TEL AVIV – Evacuating Jewish settlements in the West Bank would pose an “immediate existential threat” to Israel, according to a memo sent by the office of Prime Minister Benjamin Netanyahu to Likud Knesset members on Sunday.
“There can be no realistic Israeli-Palestinian peace accord in which the Judea and Samaria Jewish communities are evacuated. These are established communities in which hundreds of thousands of Israelis live,” The Times of Israel, which obtained a copy of the memo, cites it as saying.
“Relinquishing these territories would not only constitute a historic injustice; such a move would create an immediate existential threat to the Jewish state since Judea and Samaria border central Israeli cities,” it says, referencing the biblical term for the West Bank.
Jewish West Bank settlements “constitute an integral part of the Jewish homeland and Jewish identity,” the memo reads, adding:
The territories are steeped in Jewish history, dotted with Jewish archaeological sites and constitute an integral part of the Jewish homeland and Jewish identity. Jews lived in these territories for centuries.
The Torah unfolds in the mountainous territories in which our forefathers and foremothers trekked, legendary Jewish kings ruled and biblical figures prophesied. The word ‘Jew’ itself originates with the Israelite kingdom of Judah, now referred to as Judea.
The memo noted the annexation plans would replace Israeli military rule over those areas with “Israeli law and civil administration in already existing Israeli communities in the territories so that those living there can be treated equally under the law like all Israelis.”
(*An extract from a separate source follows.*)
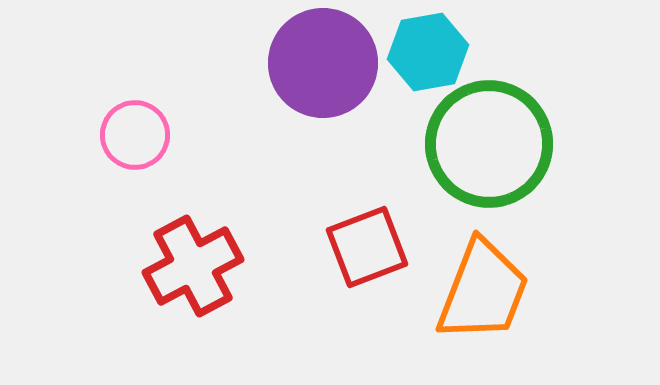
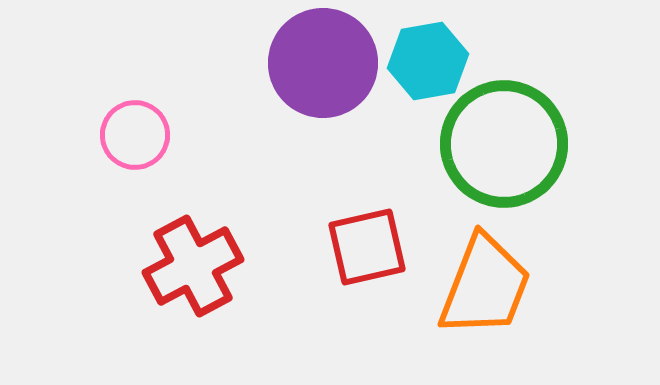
cyan hexagon: moved 9 px down
green circle: moved 15 px right
red square: rotated 8 degrees clockwise
orange trapezoid: moved 2 px right, 5 px up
“Applying Israeli law will provide normalcy and stability to the hundreds of thousands of Jews living in Judea and Samaria. The argument against applying Israeli law implies that Jews would need to be treated as unequal or even uprooted from Judea and Samaria, thus ethnically cleansing the territories of Jews.”
Applying Israeli sovereignty to those areas would lead “to a realistic regional peace based upon facts on the ground,” the memo states.
The memo also praises the Trump administration’s peace plan for resolving the Israeli-Palestinian conflict, noting its “novel approach” in formulating a proposal that “is built on real-world facts instead of well-intentioned yet illusory concepts that may seem great in the abstract but have repeatedly failed to translate into progress.”
In a Friday op-ed for the Washington Post, however, Israel’s Ambassador to Washington Ron Dermer expressly supported the notion of a Palestinian state, which Trump’s plan calls for. Dermor wrote:
The extension of Israeli sovereignty to certain territories in Judea and Samaria will not, as many critics suggest, destroy the two-state solution. But it will shatter the two-state illusion. And in doing so, it will open the door to a realistic two-state solution and get the peace process out of the cul-de-sac it has been stuck in for two decades.
According to the memo, the word “annexation” is a misnomer since it “connotes the forcible acquisition of one state’s territory by another state. Israel is doing no such thing,” the document asserts. “Israel has valid legal claims to the territories while no other state claims the area.”
According to the memo, the extension of Israel law would not change anything about the Palestinian Authority’s jurisdiction “in a single Palestinian neighborhood.”
“The Palestinian Authority will continue to maintain the same status in every Palestinian community and can initiate negotiations at any time based on the parameters established in the Trump plan,” it reads.